The version of {{log4j}} used by Confluence has been updated from version 1.2.7-atlassian-15 to 1.2.7-atlassian-16 to address the following vulnerabilities:

[CVE-2020-9493|https://vulners.com/cve/CVE-2020-9493] and [CVE-2022-23307|https://vulners.com/cve/CVE-2022-23307]
Apache Chainsaw is bundled with {{log4j}} 1.2.x, and is vulnerable to a deserialization flaw. A remote, unauthenticated attacker could exploit this to execute arbitrary code. Please note that Chainsaw is a log viewer that is designed to be executed manually. It is not required by Confluence, nor is it executed by default, nor does Atlassian provide any documentation on using Chainsaw with Confluence. Atlassian has [remediated this vulnerability by removing Chainsaw|https://bitbucket.org/atlassian/log4j1/commits/3a06f7e94efa98331a875532212a3005fd9766d0] from the Atlassian version of {{{}log4j{}}}.

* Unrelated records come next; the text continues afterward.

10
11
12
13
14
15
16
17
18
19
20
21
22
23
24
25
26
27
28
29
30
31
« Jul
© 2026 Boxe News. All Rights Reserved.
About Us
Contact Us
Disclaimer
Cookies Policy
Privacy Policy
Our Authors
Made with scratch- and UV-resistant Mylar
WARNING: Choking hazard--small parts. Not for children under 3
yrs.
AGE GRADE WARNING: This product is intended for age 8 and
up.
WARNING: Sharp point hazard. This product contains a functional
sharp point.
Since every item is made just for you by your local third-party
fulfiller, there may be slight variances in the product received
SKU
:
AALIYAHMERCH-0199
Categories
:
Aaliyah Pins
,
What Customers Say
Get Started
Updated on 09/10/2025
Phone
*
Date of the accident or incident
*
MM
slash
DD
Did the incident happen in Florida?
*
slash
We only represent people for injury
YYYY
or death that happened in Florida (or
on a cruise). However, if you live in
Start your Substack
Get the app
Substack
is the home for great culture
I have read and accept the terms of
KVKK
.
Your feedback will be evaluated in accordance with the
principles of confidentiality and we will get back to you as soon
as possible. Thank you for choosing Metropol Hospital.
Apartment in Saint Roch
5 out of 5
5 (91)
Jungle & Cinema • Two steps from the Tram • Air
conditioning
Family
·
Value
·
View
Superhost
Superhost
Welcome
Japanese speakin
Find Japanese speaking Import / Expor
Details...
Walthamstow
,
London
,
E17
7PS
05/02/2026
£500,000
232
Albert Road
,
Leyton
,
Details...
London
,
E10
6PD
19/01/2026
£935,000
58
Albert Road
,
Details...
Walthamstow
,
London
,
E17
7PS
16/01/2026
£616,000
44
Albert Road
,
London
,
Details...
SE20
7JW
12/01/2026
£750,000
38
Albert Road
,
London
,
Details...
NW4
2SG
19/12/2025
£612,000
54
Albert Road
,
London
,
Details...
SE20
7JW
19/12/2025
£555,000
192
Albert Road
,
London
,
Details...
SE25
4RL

[CVE-2022-23302|https://vulners.com/cve/CVE-2022-23302]
JMSSink is vulnerable to a deserialization flaw. A local attacker with privileges to update the Confluence configuration can exploit this to execute arbitrary code. Confluence is not configured to use JMSSink by default, nor does Atlassian provide any documentation on using JMSSink with Confluence. Atlassian has [remediated this vulnerability by removing JMSSink|https://bitbucket.org/atlassian/log4j1/commits/48b34334e5278dfd52b361b1ec6943ca4c3b997e] from the Atlassian version of {{{}log4j{}}}.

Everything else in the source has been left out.